> Problem description: Transcribe exactly the lines from the one holding "кургана выходит на финишную прямую" to the end of the data below, including both of those lines and no others.
+ + + + +
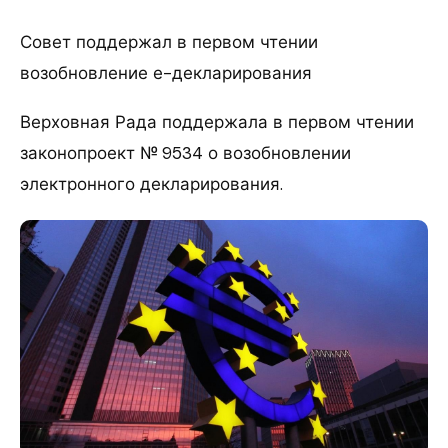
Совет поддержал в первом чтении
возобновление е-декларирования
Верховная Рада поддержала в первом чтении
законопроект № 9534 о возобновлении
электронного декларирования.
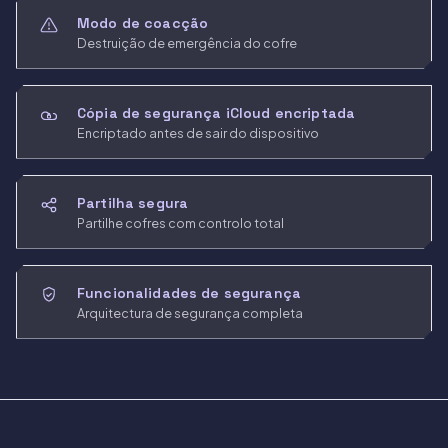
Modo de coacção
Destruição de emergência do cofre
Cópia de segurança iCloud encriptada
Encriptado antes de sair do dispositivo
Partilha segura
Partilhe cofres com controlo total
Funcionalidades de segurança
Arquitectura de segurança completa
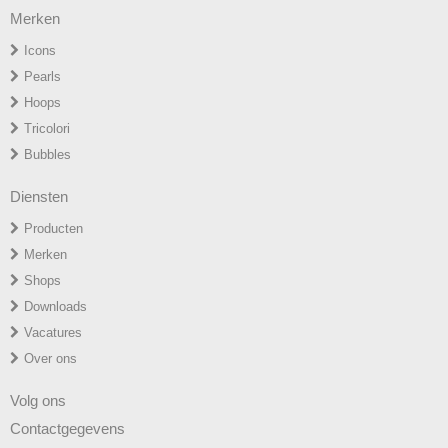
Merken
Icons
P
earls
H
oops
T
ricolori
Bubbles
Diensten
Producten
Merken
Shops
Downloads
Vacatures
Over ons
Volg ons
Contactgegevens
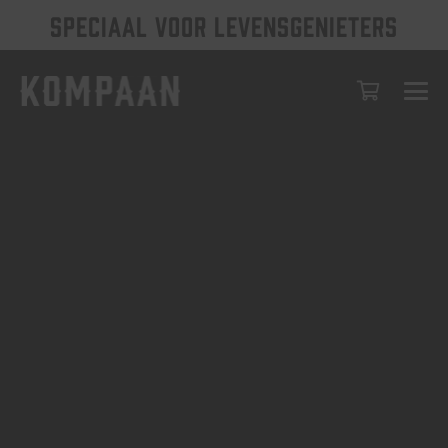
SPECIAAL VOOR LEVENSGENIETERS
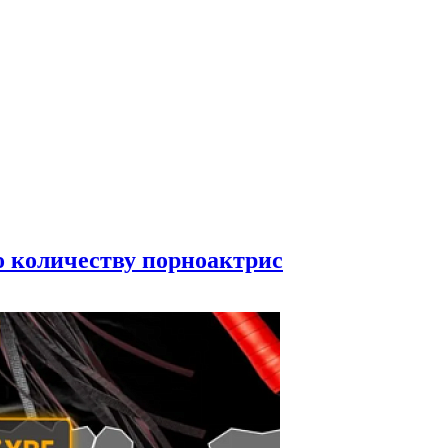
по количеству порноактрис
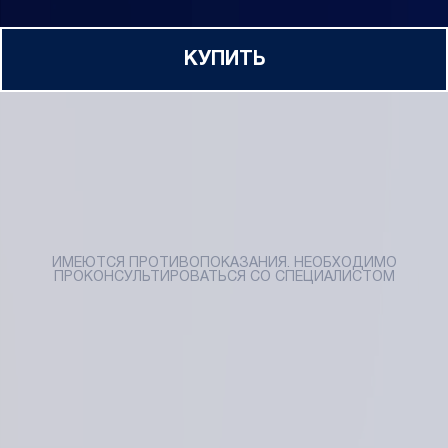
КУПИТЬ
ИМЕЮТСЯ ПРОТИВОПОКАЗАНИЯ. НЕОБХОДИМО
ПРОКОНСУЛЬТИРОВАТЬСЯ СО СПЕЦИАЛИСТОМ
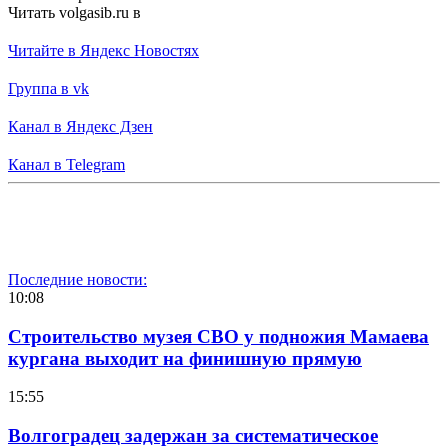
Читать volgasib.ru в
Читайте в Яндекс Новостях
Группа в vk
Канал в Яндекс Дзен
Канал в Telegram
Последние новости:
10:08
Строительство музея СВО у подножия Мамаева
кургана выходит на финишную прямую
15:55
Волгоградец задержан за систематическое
+ + + + +
> Result:
кургана выходит на финишную прямую
15:55
Волгоградец задержан за систематическое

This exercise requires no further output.